### Exercise brief
Leaving out the images, reproduce every line of the data that follows exactly.

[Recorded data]
________
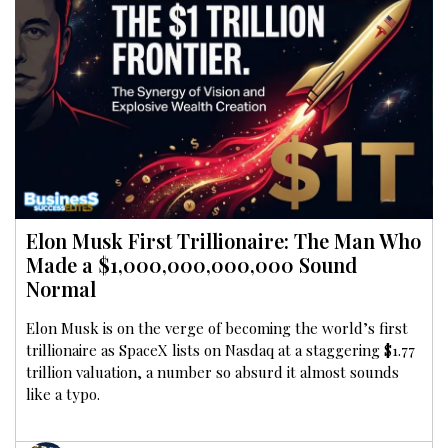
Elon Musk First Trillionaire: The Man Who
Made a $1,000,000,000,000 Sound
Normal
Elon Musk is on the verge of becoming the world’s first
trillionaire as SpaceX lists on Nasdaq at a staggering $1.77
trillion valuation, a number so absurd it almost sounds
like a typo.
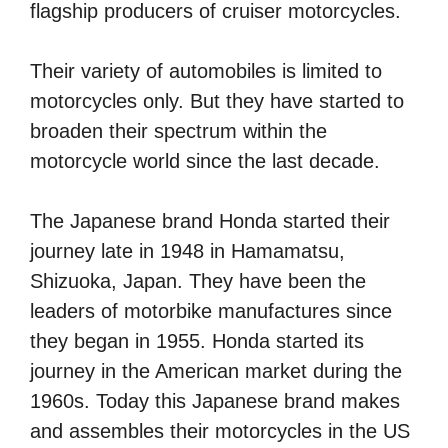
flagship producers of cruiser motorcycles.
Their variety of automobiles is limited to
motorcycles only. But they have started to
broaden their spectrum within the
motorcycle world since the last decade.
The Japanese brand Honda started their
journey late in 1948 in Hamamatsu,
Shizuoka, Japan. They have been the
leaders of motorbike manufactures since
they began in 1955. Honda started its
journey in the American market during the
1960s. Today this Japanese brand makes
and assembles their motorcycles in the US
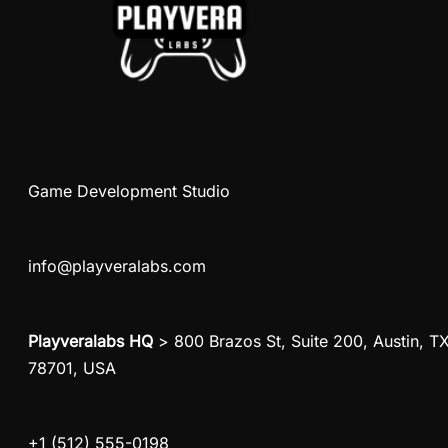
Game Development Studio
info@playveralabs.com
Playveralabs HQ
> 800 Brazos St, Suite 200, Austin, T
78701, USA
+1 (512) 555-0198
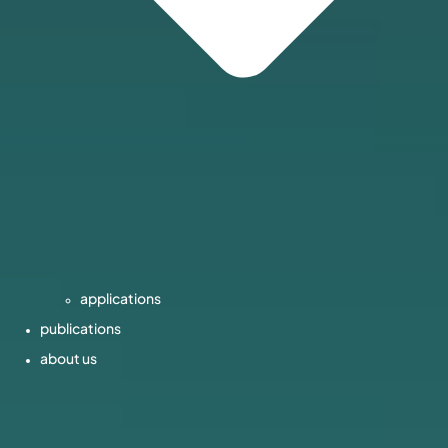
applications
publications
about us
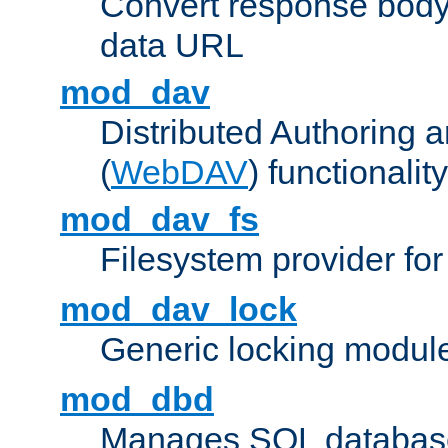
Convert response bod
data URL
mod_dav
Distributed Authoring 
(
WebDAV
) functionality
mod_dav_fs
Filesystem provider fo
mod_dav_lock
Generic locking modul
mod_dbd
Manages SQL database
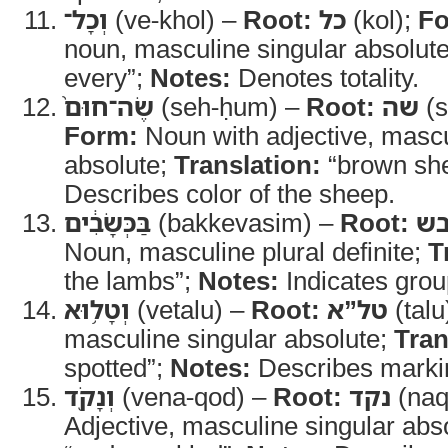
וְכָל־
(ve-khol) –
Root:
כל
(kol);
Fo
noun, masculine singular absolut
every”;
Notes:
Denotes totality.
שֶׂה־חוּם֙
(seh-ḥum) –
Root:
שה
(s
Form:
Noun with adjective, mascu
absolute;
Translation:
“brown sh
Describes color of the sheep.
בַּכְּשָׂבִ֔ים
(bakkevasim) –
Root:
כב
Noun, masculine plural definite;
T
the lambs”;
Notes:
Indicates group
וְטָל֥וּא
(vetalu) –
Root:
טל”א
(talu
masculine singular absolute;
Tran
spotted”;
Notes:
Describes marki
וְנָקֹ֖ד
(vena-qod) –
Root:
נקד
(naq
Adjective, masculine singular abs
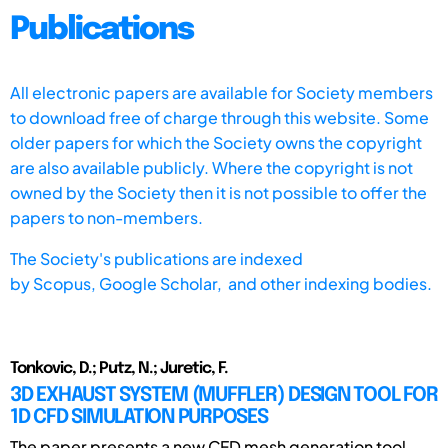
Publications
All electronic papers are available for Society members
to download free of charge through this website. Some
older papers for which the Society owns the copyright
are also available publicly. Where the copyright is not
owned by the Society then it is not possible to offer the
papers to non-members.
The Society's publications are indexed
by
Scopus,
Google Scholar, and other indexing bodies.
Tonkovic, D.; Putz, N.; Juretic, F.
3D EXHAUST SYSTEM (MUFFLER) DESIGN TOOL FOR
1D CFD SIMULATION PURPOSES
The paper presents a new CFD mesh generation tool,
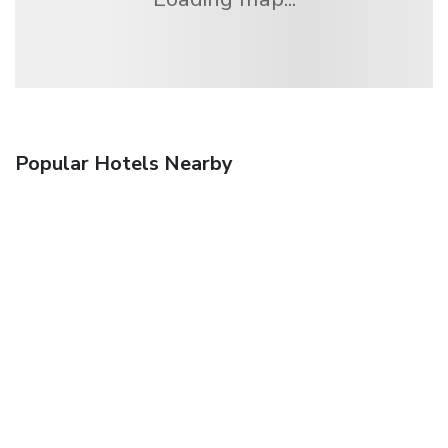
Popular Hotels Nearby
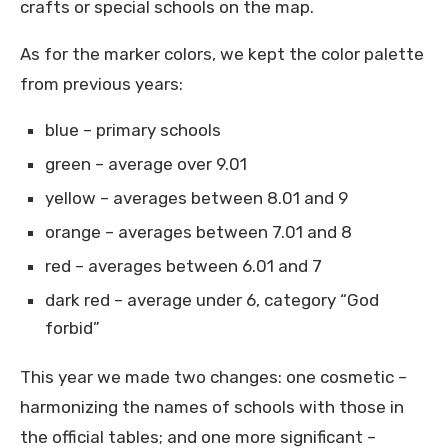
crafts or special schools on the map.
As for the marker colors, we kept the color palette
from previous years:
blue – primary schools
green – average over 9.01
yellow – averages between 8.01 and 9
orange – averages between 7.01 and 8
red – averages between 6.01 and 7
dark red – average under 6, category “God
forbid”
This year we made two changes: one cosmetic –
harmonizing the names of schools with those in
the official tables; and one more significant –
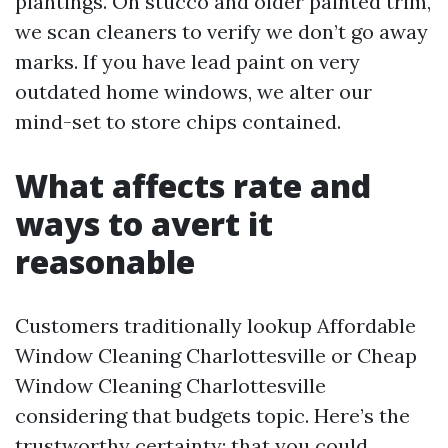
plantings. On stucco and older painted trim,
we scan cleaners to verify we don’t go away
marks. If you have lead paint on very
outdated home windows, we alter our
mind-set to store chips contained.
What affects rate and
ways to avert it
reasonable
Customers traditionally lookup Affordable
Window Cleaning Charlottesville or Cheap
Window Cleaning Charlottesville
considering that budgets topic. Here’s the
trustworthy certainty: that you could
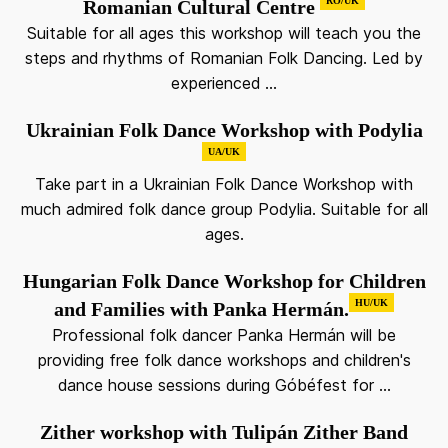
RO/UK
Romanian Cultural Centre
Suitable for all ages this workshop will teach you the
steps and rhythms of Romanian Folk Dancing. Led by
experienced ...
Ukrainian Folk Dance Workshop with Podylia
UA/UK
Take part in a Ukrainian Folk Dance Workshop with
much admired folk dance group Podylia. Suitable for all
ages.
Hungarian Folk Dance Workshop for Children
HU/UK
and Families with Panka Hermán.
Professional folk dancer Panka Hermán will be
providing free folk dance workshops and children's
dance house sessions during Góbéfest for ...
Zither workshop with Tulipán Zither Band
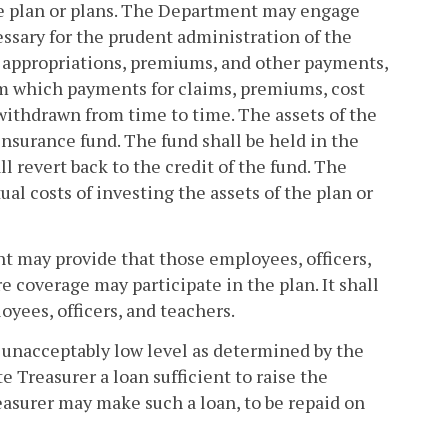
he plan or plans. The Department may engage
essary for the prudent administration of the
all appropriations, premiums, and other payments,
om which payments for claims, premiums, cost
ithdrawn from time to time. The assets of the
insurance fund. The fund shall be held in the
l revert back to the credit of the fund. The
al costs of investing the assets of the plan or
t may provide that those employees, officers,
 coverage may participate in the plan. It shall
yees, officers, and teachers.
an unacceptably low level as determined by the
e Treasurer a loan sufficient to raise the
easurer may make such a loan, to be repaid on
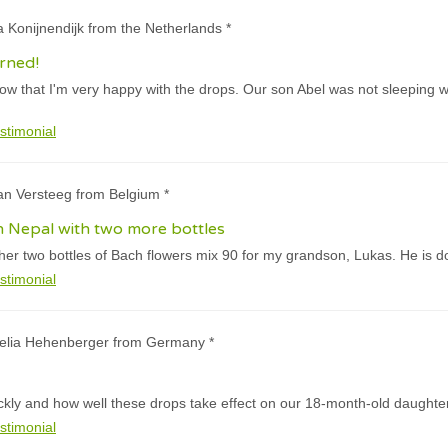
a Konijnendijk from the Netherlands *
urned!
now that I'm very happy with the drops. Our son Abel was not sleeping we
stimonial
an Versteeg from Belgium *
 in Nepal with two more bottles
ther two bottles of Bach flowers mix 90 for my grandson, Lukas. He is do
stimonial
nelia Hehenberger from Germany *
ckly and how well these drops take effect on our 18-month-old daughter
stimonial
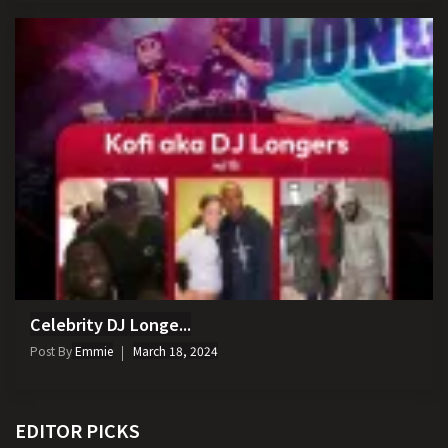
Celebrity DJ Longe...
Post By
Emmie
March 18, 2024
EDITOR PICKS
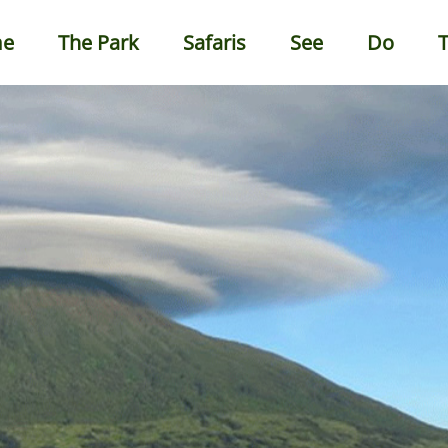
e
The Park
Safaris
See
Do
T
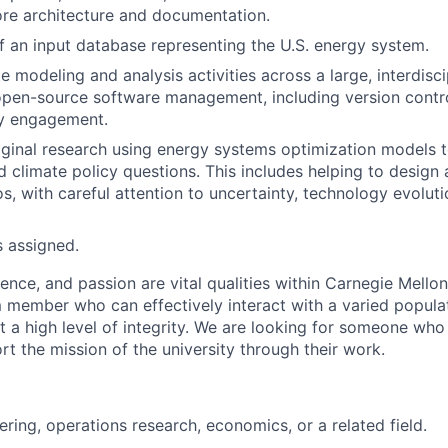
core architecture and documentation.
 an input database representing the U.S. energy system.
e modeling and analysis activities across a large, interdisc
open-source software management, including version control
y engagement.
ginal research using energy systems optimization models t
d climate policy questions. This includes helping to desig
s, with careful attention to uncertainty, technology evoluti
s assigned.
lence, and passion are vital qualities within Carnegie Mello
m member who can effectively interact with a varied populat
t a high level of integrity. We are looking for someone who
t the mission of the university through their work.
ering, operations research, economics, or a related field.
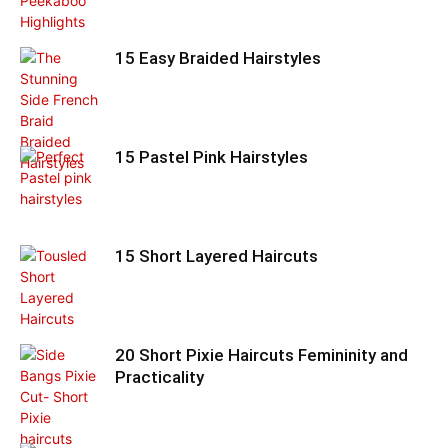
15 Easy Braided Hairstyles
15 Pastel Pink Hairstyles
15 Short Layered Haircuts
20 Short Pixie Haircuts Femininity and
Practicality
________
### Solution to the problem
Elon Musk First Trillionaire: The Man Who
Made a $1,000,000,000,000 Sound
Normal
Elon Musk is on the verge of becoming the world’s first
trillionaire as SpaceX lists on Nasdaq at a staggering $1.77
trillion valuation, a number so absurd it almost sounds
like a typo.
flagship producers of cruiser motorcycles.
Their variety of automobiles is limited to
motorcycles only. But they have started to
broaden their spectrum within the
motorcycle world since the last decade.
The Japanese brand Honda started their
journey late in 1948 in Hamamatsu,
Shizuoka, Japan. They have been the
leaders of motorbike manufactures since
they began in 1955. Honda started its
journey in the American market during the
1960s. Today this Japanese brand makes
and assembles their motorcycles in the US
Game Development Studio
info@playveralabs.com
Playveralabs HQ
> 800 Brazos St, Suite 200, Austin, T
78701, USA
+1 (512) 555-0198
applications
publications
about us
Convert response bod
data URL
mod_dav
Distributed Authoring 
(
WebDAV
) functionality
mod_dav_fs
Filesystem provider fo
mod_dav_lock
Generic locking modul
mod_dbd
Manages SQL database
וְכָל־
(ve-khol) –
Root:
כל
(kol);
Fo
noun, masculine singular absolut
every”;
Notes:
Denotes totality.
שֶׂה־חוּם֙
(seh-ḥum) –
Root:
שה
(s
Form:
Noun with adjective, mascu
absolute;
Translation:
“brown sh
Describes color of the sheep.
בַּכְּשָׂבִ֔ים
(bakkevasim) –
Root:
כב
Noun, masculine plural definite;
T
the lambs”;
Notes:
Indicates group
וְטָל֥וּא
(vetalu) –
Root:
טל”א
(talu
masculine singular absolute;
Tran
spotted”;
Notes:
Describes marki
וְנָקֹ֖ד
(vena-qod) –
Root:
נקד
(naq
Adjective, masculine singular abs
Publications
All electronic papers are available for Society members
to download free of charge through this website. Some
older papers for which the Society owns the copyright
are also available publicly. Where the copyright is not
owned by the Society then it is not possible to offer the
papers to non-members.
The Society's publications are indexed
by
Scopus,
Google Scholar, and other indexing bodies.
Tonkovic, D.; Putz, N.; Juretic, F.
3D EXHAUST SYSTEM (MUFFLER) DESIGN TOOL FOR
1D CFD SIMULATION PURPOSES
The paper presents a new CFD mesh generation tool,
Popular Hotels Nearby
crafts or special schools on the map.
As for the marker colors, we kept the color palette
from previous years:
blue – primary schools
green – average over 9.01
yellow – averages between 8.01 and 9
orange – averages between 7.01 and 8
red – averages between 6.01 and 7
dark red – average under 6, category “God
forbid”
This year we made two changes: one cosmetic –
harmonizing the names of schools with those in
the official tables; and one more significant –
plantings. On stucco and older painted trim,
we scan cleaners to verify we don’t go away
marks. If you have lead paint on very
outdated home windows, we alter our
mind-set to store chips contained.
What affects rate and
ways to avert it
reasonable
Customers traditionally lookup Affordable
Window Cleaning Charlottesville or Cheap
Window Cleaning Charlottesville
considering that budgets topic. Here’s the
trustworthy certainty: that you could
RO/UK
Romanian Cultural Centre
Suitable for all ages this workshop will teach you the
steps and rhythms of Romanian Folk Dancing. Led by
experienced ...
Ukrainian Folk Dance Workshop with Podylia
UA/UK
Take part in a Ukrainian Folk Dance Workshop with
much admired folk dance group Podylia. Suitable for all
ages.
Hungarian Folk Dance Workshop for Children
HU/UK
and Families with Panka Hermán.
Professional folk dancer Panka Hermán will be
providing free folk dance workshops and children's
dance house sessions during Góbéfest for ...
Zither workshop with Tulipán Zither Band
he plan or plans. The Department may engage
essary for the prudent administration of the
all appropriations, premiums, and other payments,
om which payments for claims, premiums, cost
ithdrawn from time to time. The assets of the
insurance fund. The fund shall be held in the
l revert back to the credit of the fund. The
al costs of investing the assets of the plan or
t may provide that those employees, officers,
 coverage may participate in the plan. It shall
yees, officers, and teachers.
an unacceptably low level as determined by the
e Treasurer a loan sufficient to raise the
easurer may make such a loan, to be repaid on
a Konijnendijk from the Netherlands *
urned!
now that I'm very happy with the drops. Our son Abel was not sleeping we
stimonial
an Versteeg from Belgium *
 in Nepal with two more bottles
ther two bottles of Bach flowers mix 90 for my grandson, Lukas. He is do
stimonial
nelia Hehenberger from Germany *
ckly and how well these drops take effect on our 18-month-old daughter
stimonial
Celebrity DJ Longe...
Post By
Emmie
March 18, 2024
EDITOR PICKS
e
The Park
Safaris
See
Do
T
core architecture and documentation.
 an input database representing the U.S. energy system.
e modeling and analysis activities across a large, interdisc
open-source software management, including version control
y engagement.
ginal research using energy systems optimization models t
d climate policy questions. This includes helping to desig
s, with careful attention to uncertainty, technology evoluti
s assigned.
lence, and passion are vital qualities within Carnegie Mello
m member who can effectively interact with a varied populat
t a high level of integrity. We are looking for someone who
t the mission of the university through their work.
ering, operations research, economics, or a related field.
15 Easy Braided Hairstyles
15 Pastel Pink Hairstyles
15 Short Layered Haircuts
20 Short Pixie Haircuts Femininity and
Practicality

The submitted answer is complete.